**WHAT IS BEING ASKED:** Leaving out pictures, output exactly the lines below from the one that has "Кеди жіночі Berisstini чорні" through the one that has "kepemilikan mereka dengan", and nothing else.

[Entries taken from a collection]
=== Section Start ===
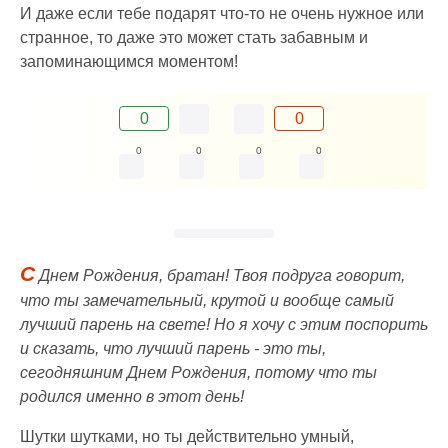
И даже если тебе подарят что-то не очень нужное или
странное, то даже это может стать забавным и
запоминающимся моментом!
0
0
0
0
0
0
С
Днем Рождения, братан! Твоя подруга говорит,
что ты замечательный, крутой и вообще самый
лучший парень на свете! Но я хочу с этим поспорить
и сказать, что лучший парень - это ты,
сегодняшним Днем Рождения, потому что ты
родился именно в этот день!
Шутки шутками, но ты действительно умный,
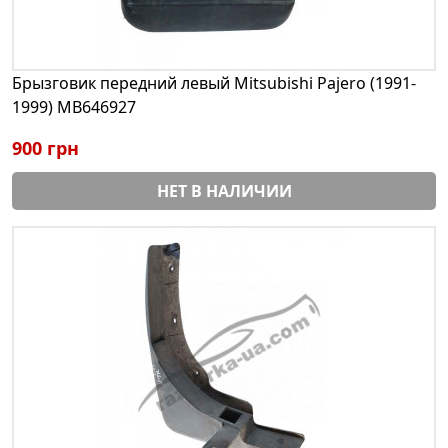
Брызговик передний левый Mitsubishi Pajero (1991-
1999) MB646927
900 грн
НЕТ В НАЛИЧИИ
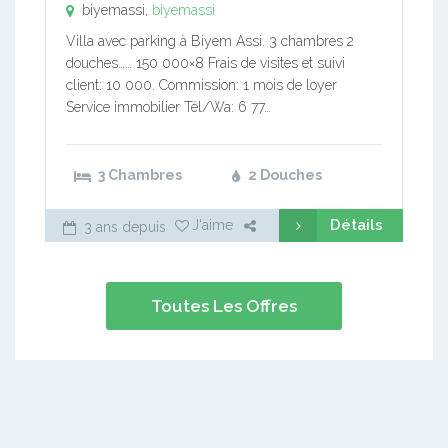
biyemassi,
biyemassi
Villa avec parking à Biyem Assi. 3 chambres 2
douches…… 150 000×8 Frais de visites et suivi
client: 10 000. Commission: 1 mois de loyer
Service immobilier Tél/Wa: 6 77…
3 Chambres
2 Douches
Détails
J'aime
3 ans depuis
Toutes Les Offres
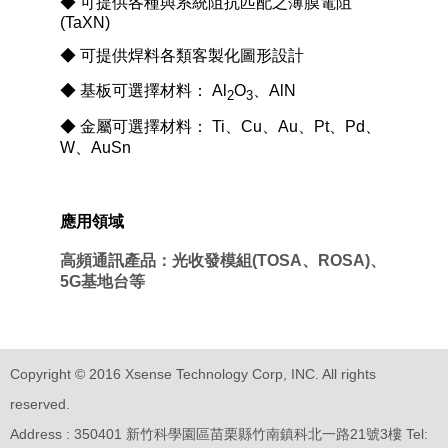
◆ 可提供各種與系統阻抗匹配之薄膜電阻
(TaXN)
◆ 可提供焊料各類客製化圖形設計
◆ 基板可選擇材料：
Al
O
、
AlN
2
3
◆ 金屬可選擇材料：
Ti
、
Cu
、
Au
、
Pt
、
Pd
、
W
、
AuSn
應用領域
高頻通訊產品：光收發模組
(TOSA
、
ROSA)
、
5G
基地台等
Copyright © 2016 Xsense Technology Corp, INC. All rights
reserved.
Address : 350401 新竹科學園區苗栗縣竹南鎮科北一路21號3樓
Tel:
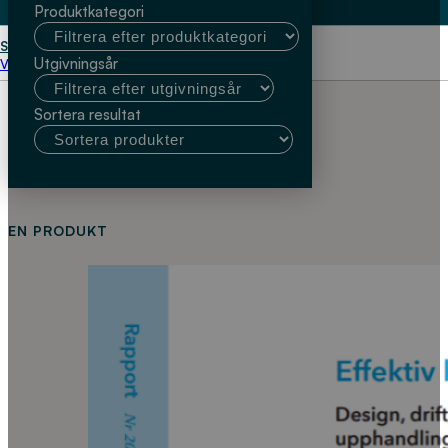
Produktkategori
Start
Dan Fujii
Utgivningsår
Välj kundtyp
Sortera resultat
EN PRODUKT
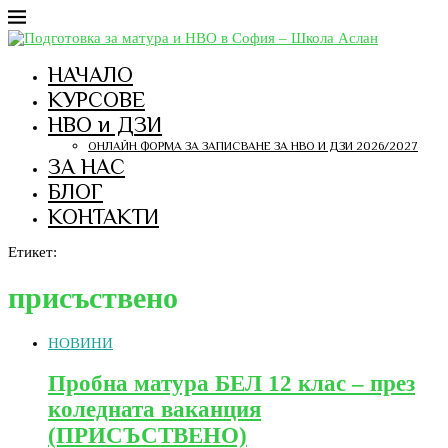
НАЧАЛО
КУРСОВЕ
НВО и ДЗИ
ОНЛАЙН ФОРМА ЗА ЗАПИСВАНЕ ЗА НВО И ДЗИ 2026/2027
ЗА НАС
БЛОГ
КОНТАКТИ
Етикет:
присъствено
НОВИНИ
Пробна матура БЕЛ 12 клас – през
коледната ваканция
(ПРИСЪСТВЕНО)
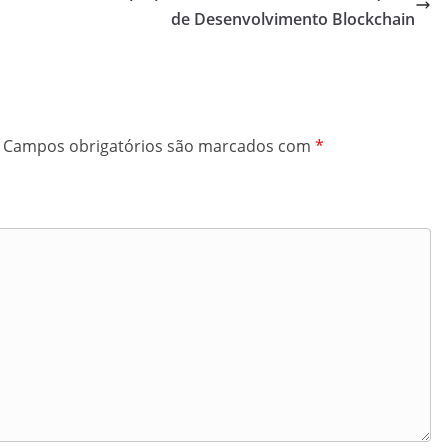
de Desenvolvimento Blockchain
Campos obrigatórios são marcados com
*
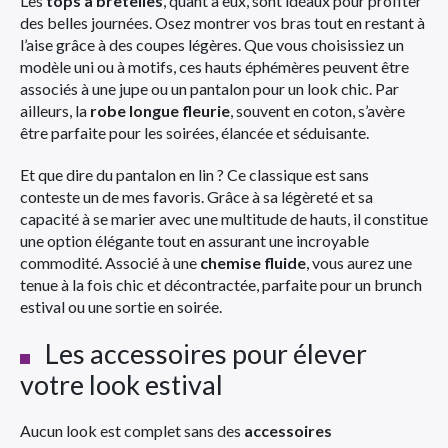
Les
tops à bretelles
, quant à eux, sont idéaux pour profiter
des belles journées. Osez montrer vos bras tout en restant à
l’aise grâce à des coupes légères. Que vous choisissiez un
modèle uni ou à motifs, ces hauts éphémères peuvent être
associés à une jupe ou un pantalon pour un look chic. Par
ailleurs, la
robe longue fleurie
, souvent en coton, s’avère
être parfaite pour les soirées, élancée et séduisante.
Et que dire du pantalon en lin ? Ce classique est sans
conteste un de mes favoris. Grâce à sa légèreté et sa
capacité à se marier avec une multitude de hauts, il constitue
une option élégante tout en assurant une incroyable
commodité. Associé à une
chemise fluide
, vous aurez une
tenue à la fois chic et décontractée, parfaite pour un brunch
estival ou une sortie en soirée.
Les accessoires pour élever
votre look estival
Aucun look est complet sans des
accessoires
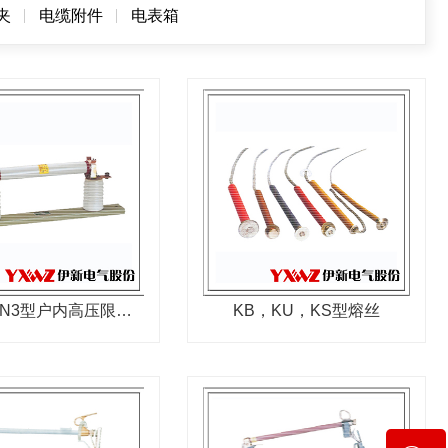
夹
电缆附件
电表箱
RN1、RN3型户内高压限流熔断器
KB，KU，KS型熔丝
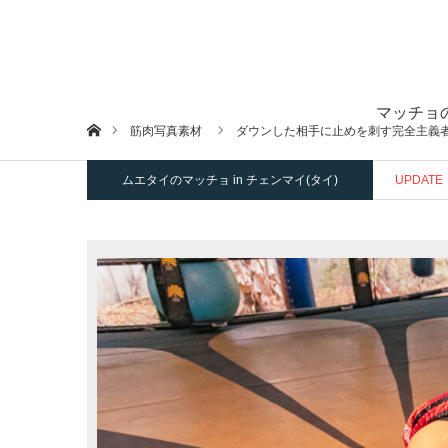
マッチョ
ホーム
筋肉写真素材
ダウンした相手に止めを刺す完全主義
ムエタイのマッチョ in チェンマイ(タイ)
UPDATE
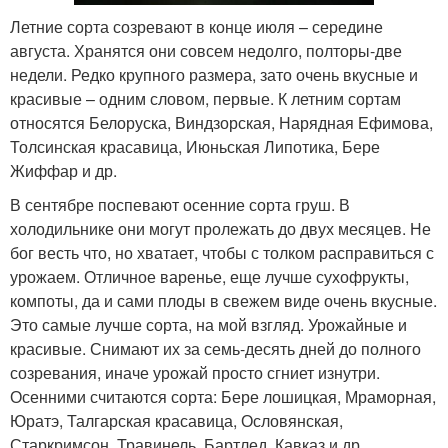
Летние сорта созревают в конце июля – середине
августа. Хранятся они совсем недолго, полторы-две
недели. Редко крупного размера, зато очень вкусные и
красивые – одним словом, первые. К летним сортам
относятся Белоруска, Виндзорская, Нарядная Ефимова,
Толсинская красавица, Июньская Липотика, Бере
Жиффар и др.
В сентябре поспевают осенние сорта груш. В
холодильнике они могут пролежать до двух месяцев. Не
бог весть что, но хватает, чтобы с толком расправиться с
урожаем. Отличное варенье, еще лучше сухофрукты,
компоты, да и сами плоды в свежем виде очень вкусные.
Это самые лучше сорта, на мой взгляд. Урожайные и
красивые. Снимают их за семь-десять дней до полного
созревания, иначе урожай просто сгниет изнутри.
Осенними считаются сорта: Бере лошицкая, Мраморная,
Юратэ, Талгарская красавица, Ословянская,
Старкримсон, Травинель, Бартлед, Кавказ и др.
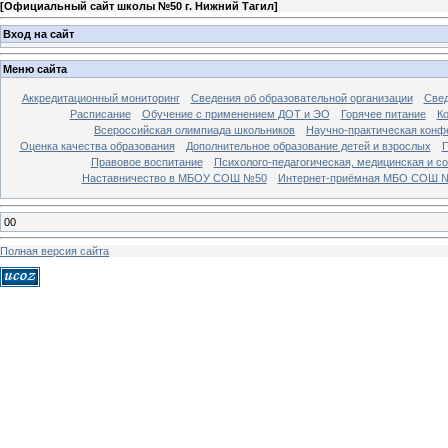
[
Официальный сайт школы №50 г. Нижний Тагил
]
Вход на сайт
Меню сайта
Аккредитационный мониторинг
Сведения об образовательной организации
Свед
Расписание
Обучение с применением ДОТ и ЭО
Горячее питание
К
Всероссийская олимпиада школьников
Научно-практическая конф
Оценка качества образования
Дополнительное образование детей и взрослых
П
Правовое воспитание
Психолого-педагогическая, медицинская и с
Наставничество в МБОУ СОШ №50
Интернет-приёмная МБО СОШ 
00
Полная версия сайта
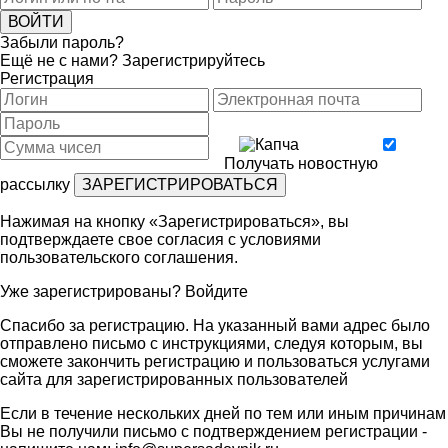
Забыли пароль?
Ещё не с нами?
Зарегистрируйтесь
Регистрация
Получать новостную
рассылку
Нажимая на кнопку «Зарегистрироваться», вы
подтверждаете свое согласия с условиями
пользовательского соглашения
.
Уже зарегистрированы?
Войдите
Спасибо за регистрацию. На указанный вами адрес было
отправлено письмо с инструкциями, следуя которым, вы
сможете закончить регистрацию и пользоваться услугами
сайта для зарегистрированных пользователей
Если в течение нескольких дней по тем или иным причинам
Вы не получили письмо с подтверждением регистрации -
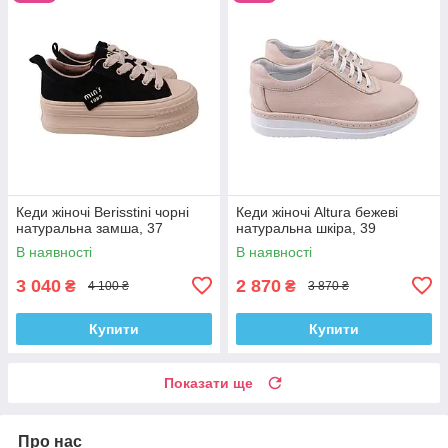
Кеди жіночі Berisstini чорні
Кеди жіночі Altura бежеві
натуральна замша, 37
натуральна шкіра, 39
В наявності
В наявності
3 040
2 870
₴
₴
4 100 ₴
3 870 ₴
Купити
Купити
Показати ще
Про нас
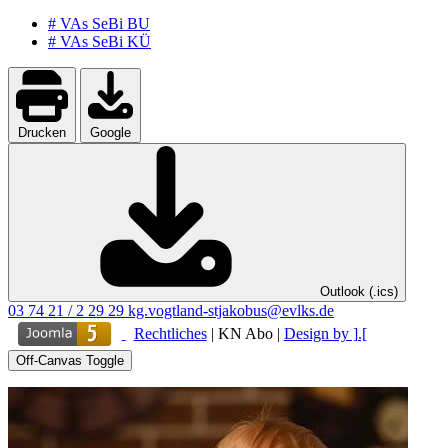
# VAs SeBi BU
# VAs SeBi KÜ
Drucken
Google
Outlook (.ics)
03 74 21 / 2 29 29
kg.vogtland-stjakobus@evlks.de
Rechtliches
|
KN Abo
|
Design by ].[
Off-Canvas Toggle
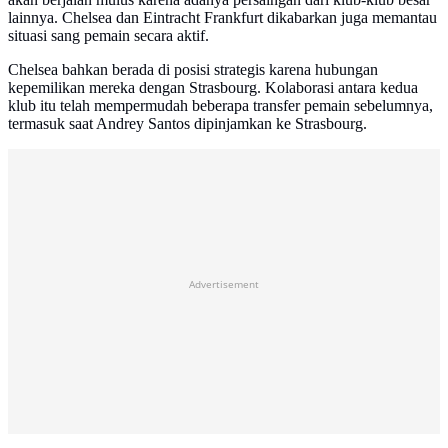
lainnya. Chelsea dan Eintracht Frankfurt dikabarkan juga memantau
situasi sang pemain secara aktif.
Chelsea bahkan berada di posisi strategis karena hubungan
kepemilikan mereka dengan Strasbourg. Kolaborasi antara kedua
klub itu telah mempermudah beberapa transfer pemain sebelumnya,
termasuk saat Andrey Santos dipinjamkan ke Strasbourg.
Advertisement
=== Section End ===
**RESULT:**
Кеди жіночі Berisstini чорні
Кеди жіночі Altura бежеві
натуральна замша, 37
натуральна шкіра, 39
В наявності
В наявності
3 040
2 870
₴
₴
4 100 ₴
3 870 ₴
Купити
Купити
Показати ще
Про нас
# VAs SeBi BU
# VAs SeBi KÜ
Drucken
Google
Outlook (.ics)
03 74 21 / 2 29 29
kg.vogtland-stjakobus@evlks.de
Rechtliches
|
KN Abo
|
Design by ].[
Off-Canvas Toggle
lainnya. Chelsea dan Eintracht Frankfurt dikabarkan juga memantau
situasi sang pemain secara aktif.
Chelsea bahkan berada di posisi strategis karena hubungan
kepemilikan mereka dengan Strasbourg. Kolaborasi antara kedua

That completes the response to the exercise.